Interval Runs and Increased Pace - Definitely not a Myth...




It has been only few weeks since i have taken up Interval runs in my Training schedule. I have heard quite a bit about these Interval runs, Tempo runs etc before i have taken running seriously. So yes after Auroville Marathon i have decided to take up Interval training into my training schedule. Before that its all raw running. Run 6km at say 6min/km pace on one day. Run 8km another day at 6:30min/km pace. End the week with another run of 6km to 8km before going in for long run during sundays.

I have gone through some links on Interval training which they say, will help me increase my pace in running during the race and longer distances (For Long runs coupled with endurance runs as well). In the internet i had got lot of information on the Interval runs. Like you can do 400m repeats or 800m repeats or some experienced will be even doing a mile repeats in the interval run patterns.

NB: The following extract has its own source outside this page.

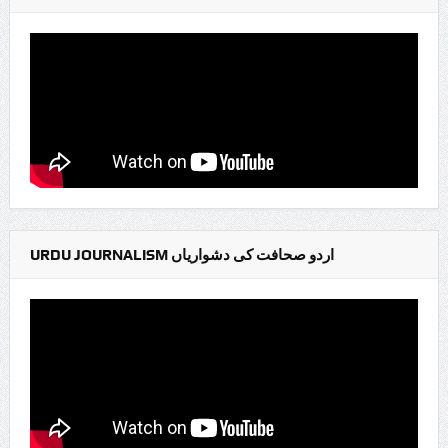
URDU JOURNALISM اردو صحافت کی دشواریاں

To start with, what do we do actually in the Interval Runs. Apart from the technical Jargans of VO2 Max and the Lactate thresholds, we can check out the impact and the output from these Interval Runs. Its all in terms of the Old proverb, "Practice Maketh a Man Perfect". When i had started running, i was not even able to complete 1km with lot of problems. Everything takes time in running and ROI you get out is massive. Now when we do regular long runs we tend to inform the body about the time and effort we are putting in and this we usually call as Muscle Memory.

Likewise for pacy runs, they say we need to increase the Lactate threshold limit as percentage of VO2 Max after which the body fatigue sets in. And the Blood lactate production is not to be able to keep up with the clearance in the Lactate production. I promise not to have more of these in this blog after this. Because this is really important for us to understand why the Fatigue sets in and what is in our hands to prolong the time before the fatigue sets in!

So to increase this Threshold limit, Interval trainings will help. My typical interval training would be like this:
- 2Km of warm run
- 400m repeats * 10 (400m at say 150% more than your comfortable pace/ 400m at jogging pace)
- Followed by 1km or 2km cool down run.

This is how i had started carrying out my interval runs say for a month. What did i get out of it?
Have i started running at 5min/km pace for 25kms? Or have i c0mpleted 10km run in under 45minutes? Answer to all these is a BIG NO. But what did i get out of this famed Interval run. The magnitude of the numbers that you see further in this blog may be small but in Running Persistence will get us to places which we dream of.

Now after the Interval runs, i have started to run 10km runs at a pace of 5:35min/Km which means i was able to nearly take away 4 minutes out of my previous 10km timing. Approximately i was able to run my 10km in the range of 56:30minutes to 57 minutes in the SnT run 2011 (Projected timing from a 9.6km run). So this is the improvement i have seen in the past month after i have started the Interval training. Above all i was able to do at this pace at a good level of comfortability. Earlier i had to admit that to run a 10km i had laboured a lot to finish it in 1h 02m to 1h10m.

Also experts mention that Intervals are best done in the tracks. Because it will be easy for runners to measure the distance. So we need to take up easier places to run so that the distance is accurate. It is important to run these interval runs quite honestly for us to see the results.

So i am really happy to have attempted this sort of Interval runs. All these Tempo runs, Intervals, Farltek, Cross Trainings, Runners keep talking about are not something that an elite runner can think of. If administered properly in our trainings as well, definitely we are in for seeing the results for ourselves. Definitely i will have to take this step by step towards my dream of doing 10km run in Sunfeast World 10k in May within 53 minutes to 55 minutes. Lets see how this goes. So friends and fellow runners, all things that you think of, like Body weight, Amount of water intake, Alcohol intake, food intake, Rest everything has a say in our running form.

It is left us to connect the dots and take our running performance to higher levels. Next time will
come to u with another experience of mine. Until then all have strong legs.